▶ [Directions]: Word for word, output the data, with none of its pictures.

▶ [Stored data entries]:
=== Begin Enclosure ===

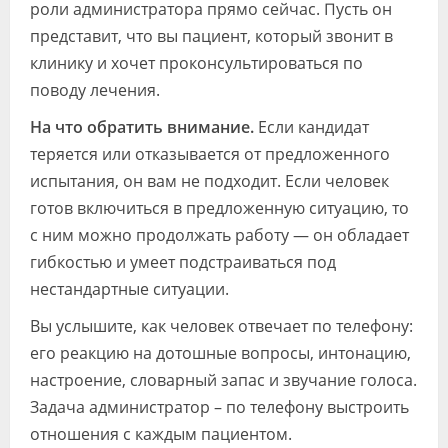
роли администратора прямо сейчас. Пусть он
представит, что вы пациент, который звонит в
клинику и хочет проконсультироваться по
поводу лечения.
На что обратить внимание.
Если кандидат
теряется или отказывается от предложенного
испытания, он вам не подходит. Если человек
готов включиться в предложенную ситуацию, то
с ним можно продолжать работу — он обладает
гибкостью и умеет подстраиваться под
нестандартные ситуации.
Вы услышите, как человек отвечает по телефону:
его реакцию на дотошные вопросы, интонацию,
настроение, словарный запас и звучание голоса.
Задача администратор – по телефону выстроить
отношения с каждым пациентом.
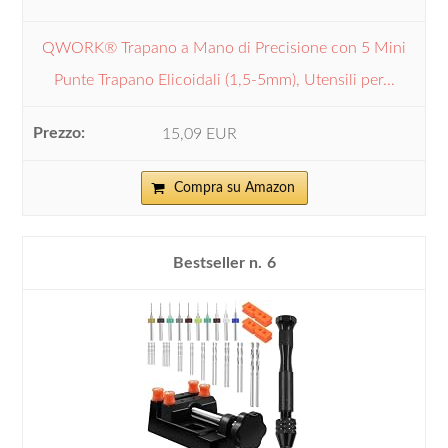
QWORK® Trapano a Mano di Precisione con 5 Mini
Punte Trapano Elicoidali (1,5-5mm), Utensili per...
15,09 EUR
Compra su Amazon
6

=== End Enclosure ===

▶ [Exercise solution]:
роли администратора прямо сейчас. Пусть он
представит, что вы пациент, который звонит в
клинику и хочет проконсультироваться по
поводу лечения.
На что обратить внимание.
Если кандидат
теряется или отказывается от предложенного
испытания, он вам не подходит. Если человек
готов включиться в предложенную ситуацию, то
с ним можно продолжать работу — он обладает
гибкостью и умеет подстраиваться под
нестандартные ситуации.
Вы услышите, как человек отвечает по телефону:
его реакцию на дотошные вопросы, интонацию,
настроение, словарный запас и звучание голоса.
Задача администратор – по телефону выстроить
отношения с каждым пациентом.
QWORK® Trapano a Mano di Precisione con 5 Mini
Punte Trapano Elicoidali (1,5-5mm), Utensili per...
15,09 EUR
Compra su Amazon
6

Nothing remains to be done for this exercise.